46 Fair Empl.prac.cas. 1303,46 Empl. Prac. Dec. P 37,986cynthia A. Forrester, Plaintiff-appellant, v. Judge Howard Lee White, Defendant-appellee, 846 F.2d 29 (7th Cir. 1988)Annotate this Case
May 5, 1988
John D. Lynn, South Roxana, Ill., for plaintiff-appellant.
Imelda Terrazino, Asst. Atty. Gen., Chicago, Ill., for defendant-appellee.
Before ESCHBACH, POSNER, Circuit Judges, and TIMBERS, Senior Circuit Judge.*
ON REMAND FROM THE SUPREME COURT OF THE UNITED STATES
This case comes before us again on remand from the Supreme Court, --- U.S. ----, 108 S. Ct. 538, 98 L. Ed. 2d 555 (1988). In this suit for damages under 42 U.S.C. § 1983, a former probation officer charged her employer, a state-court judge, with demoting and discharging her because of her sex. The procedural background and facts of this case were discussed fully in Forrester v. White, 792 F.2d 647 (7th Cir. 1986), such that we will only expound those aspects of the case relevant to the specific issue before us. On remand, we must determine whether the district court correctly granted the respondent's motion for a new trial.
The respondent, Howard Lee White, served as a Circuit Judge of the Seventh Judicial Circuit of the State of Illinois and Presiding Judge of the Circuit Court in Jersey County. Acting as a designee of the Chief Judge of the Seventh Judicial Circuit, White was authorized under Illinois law to appoint and dismiss juvenile probation officers at his pleasure.
Judge White hired Cynthia A. Forrester as an adult and juvenile probation officer in April 1977. In July 1979, Judge White appointed Forrester as Project Supervisor of the Jersey County Juvenile Court Intake and Referral Services Project, a position of greater responsibility. He demoted Forrester in the summer of 1980, and ultimately discharged her on October 1, 1980.
Forrester brought this action against White in the district court, alleging that her demotion and dismissal violated Title VII of the Civil Rights Act of 1964, 42 U.S.C. § 2000e et seq., and 42 U.S.C. § 1983. The jury found for Forrester on her Sec. 1983 claim, concluding that Judge White had discriminated against her in violation of the Equal Protection clause of the Fourteenth Amendment, and awarded her $81,818.80 in compensatory damages.

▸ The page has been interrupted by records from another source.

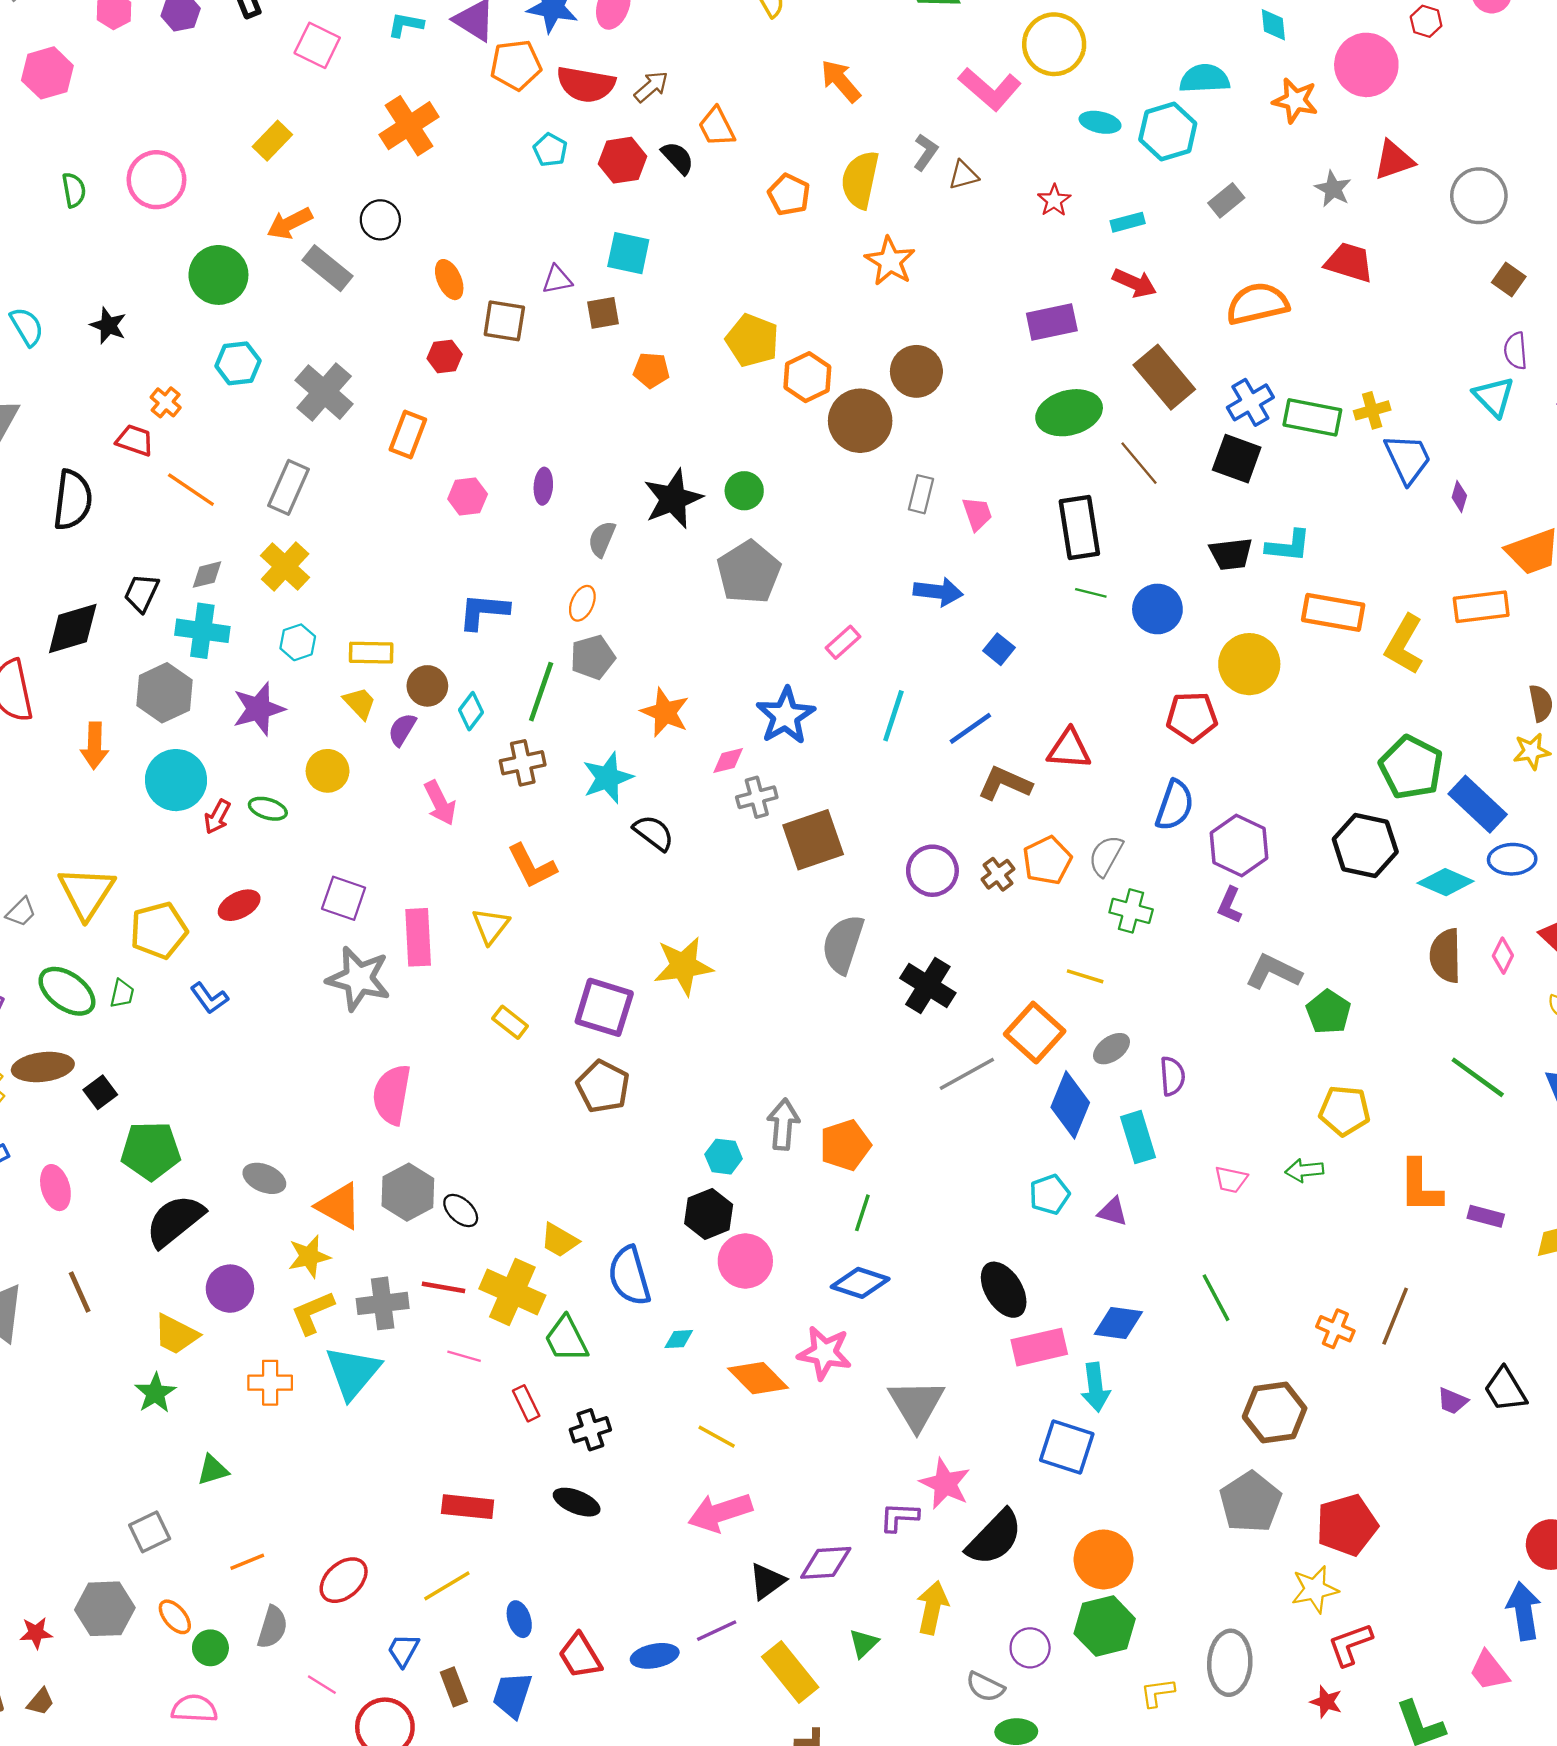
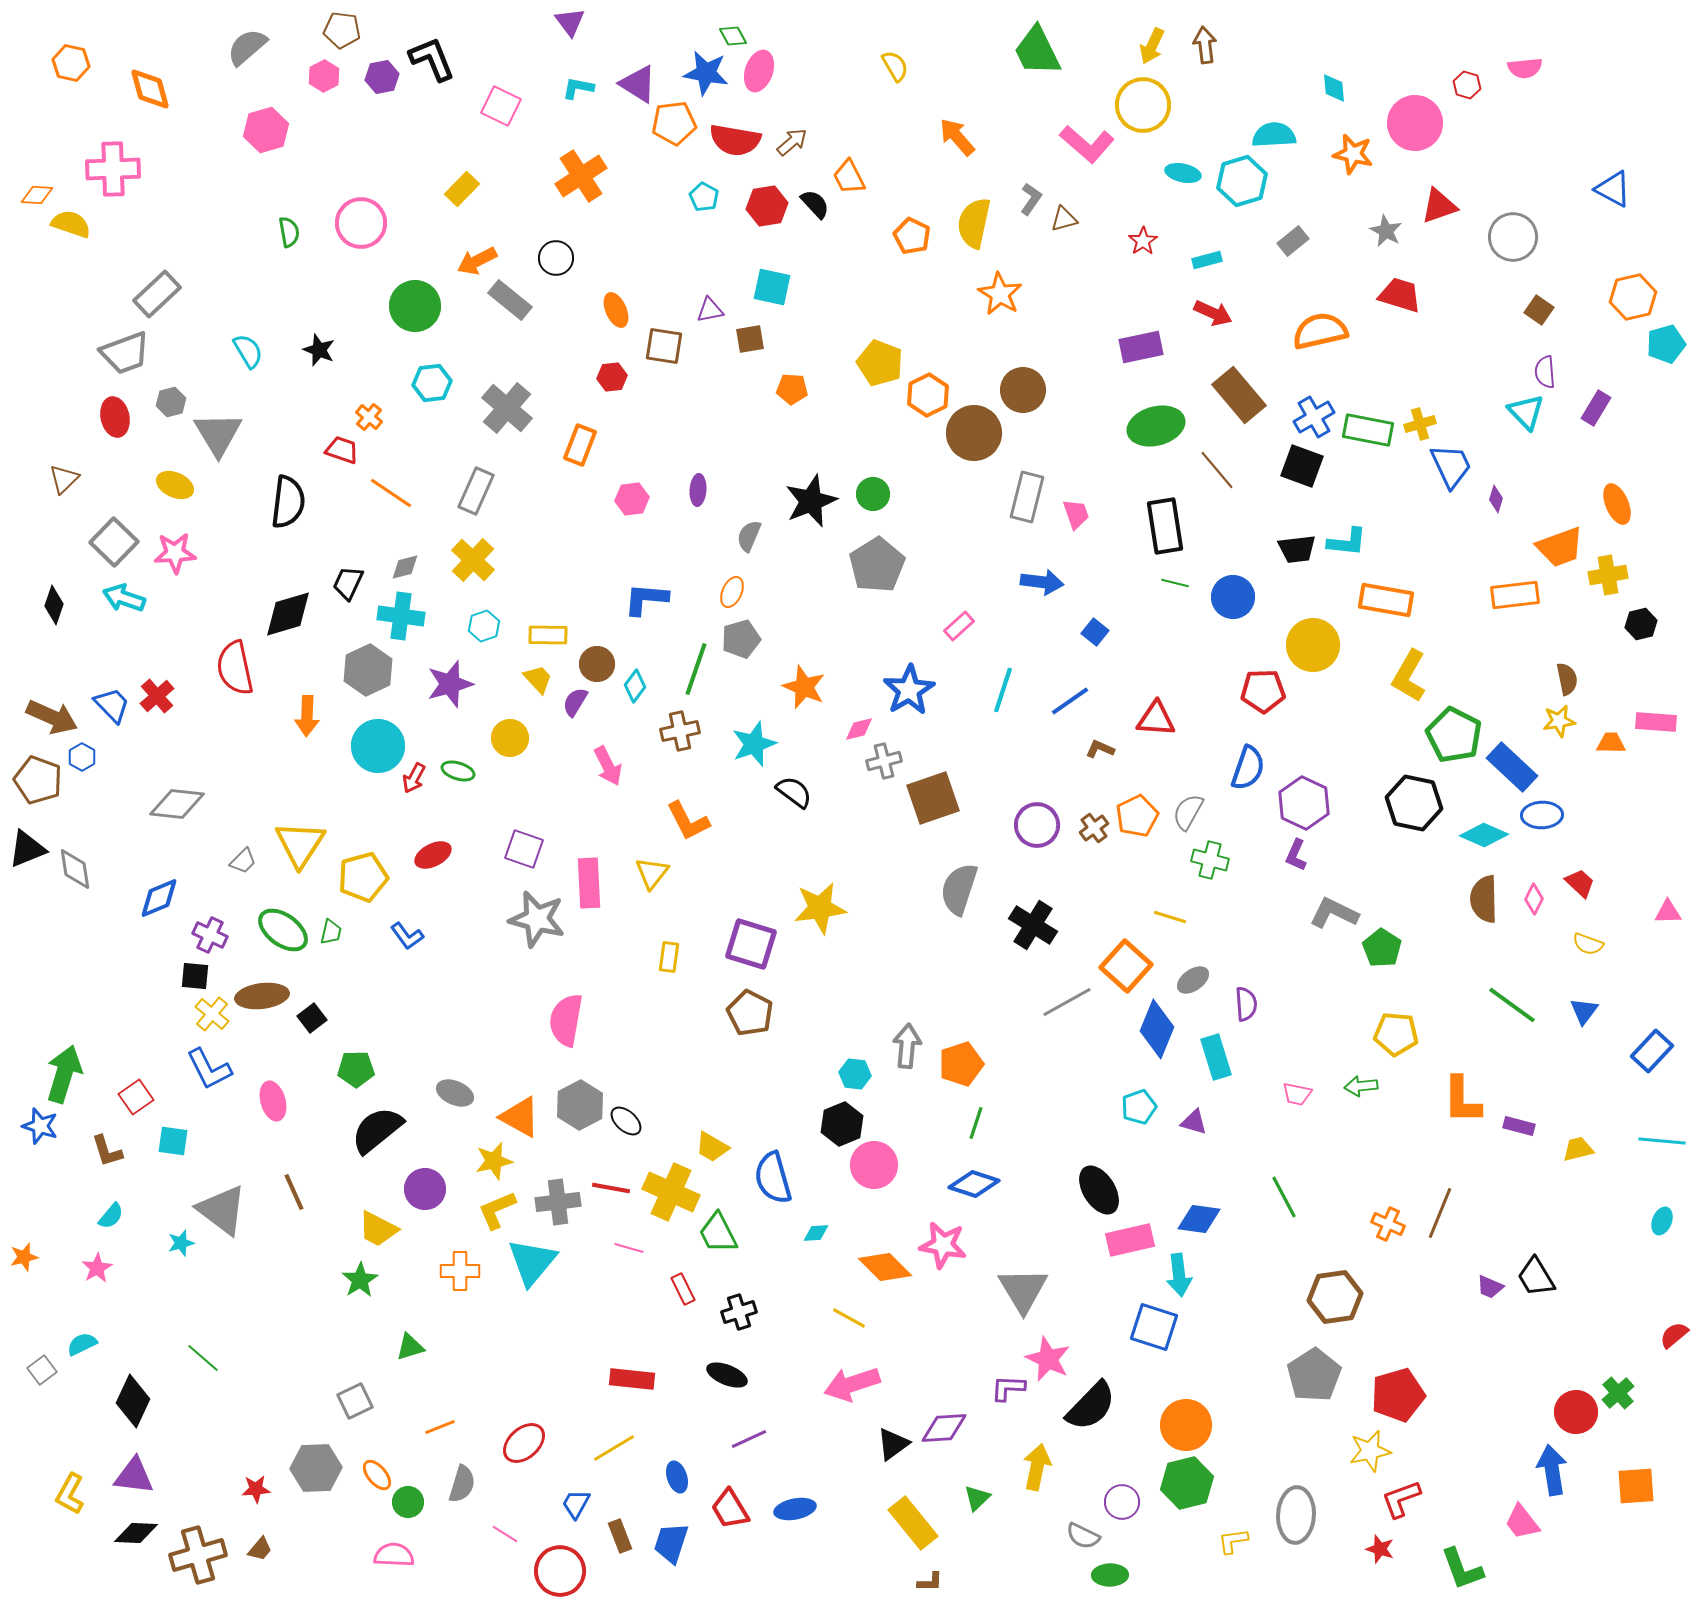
gray rectangle: (921, 494) -> (1027, 497), size x1.5
yellow L-shape: (1404, 645) -> (1409, 676), moved
brown L-shape: (1005, 783) -> (1100, 749), size x0.6
yellow rectangle: (510, 1022) -> (669, 957), turned 60
green pentagon: (151, 1151) -> (356, 1069), size x0.7
purple line: (717, 1631) -> (749, 1439), moved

During the trial proceedings, Forrester's Title VII claim was dismissed.
The district court denied Judge White's motion for judgment notwithstanding the verdict, but granted his motion for a new trial. The magistrate who tried the case held that the jury verdict was against the weight of the evidence, that the damages awarded were excessive, and that proper jury instructions on the Equal Protection claim were not given. Judge White subsequently moved for summary judgment, claiming that he had absolute judicial immunity from a civil damages suit. The district court granted this motion, and Forrester appealed.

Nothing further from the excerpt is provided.